The residents of Gaza are mostly refugees or the families of refugees whose land was taken during the Nakba (catastrophe) in 1948 during the first Arab Israeli war. Before the Nakba, Palestine was a multi-ethnic and multi-cultural society. There have been many wars and uprisings called intifadas since 1948. The actions of Israel since 2007 when all access to Gaza was controlled by Israel made it the “open air” prison. Some non-violent protestors were shot in the legs, or banished from Israel like the current FORUSA chairperson, Ariel Gold. Applicable here is the famous quote by John F. Kennedy: “Those who make nonviolent revolution impossible, make violent revolution probable.”
The FORUSA chairperson has written: “FOR unequivocally condemns actions of violence that avoid the harder battles of justice. The killing and maiming of civilians, whether by Hamas rockets or Israeli airstrikes is unjustifiable, a war crime under international law. Also, unjustifiable are the actions of Israel that led to this current war: decades of military occupation with no end in sight, apartheid policies, recurrent massacres, and a siege so brutal that has turned Gaza into the largest open-air prison on earth.”

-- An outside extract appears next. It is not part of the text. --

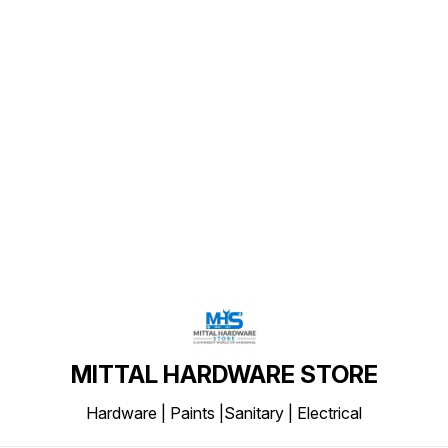
Find us here
MITTAL HARDWARE STORE
Hardware | Paints |Sanitary | Electrical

There is no military solution to this crisis. There were massive demonstrations all over the world supporting the Palestinians before the first exchange of prisoners and the ceasefire. And many of the younger generation of Americans as well as groups like Jewish Voices for Peace called for a ceasefire and protested Biden’s public stance.
The United States could play a positive role in the region by using the leverage we could have since we supply Israel with so much of its military arsenal. American geopolitical strategists, focused on U.S. control in an area with key shipping routes and plenty of oil, want a militarily strong ally in Israel.
The two-state solution, a sovereign Palestine beside a sovereign Israel has been the dream of many for years. Many say the Israelis have taken so much land that a two-state solution is no longer possible.
We need less backward looking and more forward dreaming. Why can’t we envision a single democratic nation with autonomous states, with civil rights for all people regardless of their tribal origin, religion, or the language they speak? Not very well known is the fact that more than 90% of the land area inside the boundaries of the current state of Israel is land owned by the Israeli government. In the past, Israel would offer that land to Jewish immigrants as their solution to the very real problem of antisemitism. But with an agreement to create a bi-national state, Israel could give land or sell at a nominal cost land to Palestinians. Also, the violent attacks in the West Bank on Palestinians must stop. The world wants not the replacement of one tribe by another as both the right-wing Zionists and the Hamas fighters imagine, but a state with modern citizenship rights for all.
To step back a minute, at one time, in warfare, there were battlefields, where two armies faced each other for the fight. Civilians would try to steer clear of the battlefield. The battlefield mode was true of the American civil war, and World War I was also mostly a war on battlefields with the two sides dug in, fighting in trenches.
But as soon as armies and air forces started using airplanes, and now rockets, to bomb, all distinctions between combatants and civilians broke down. In the Spanish civil war of 1936 to 1939, the Spanish fascists asked for help from the German Nazi government which was anxious to practice bombing from the air. The famous Picasso painting of 1937 was a powerful protest against the new method of warfare. Then, at the closing days of World War II in the Pacific, the United States dropped two atomic bombs on the cities of Hiroshima and Nagasaki, killing thousands of women, children, and old men.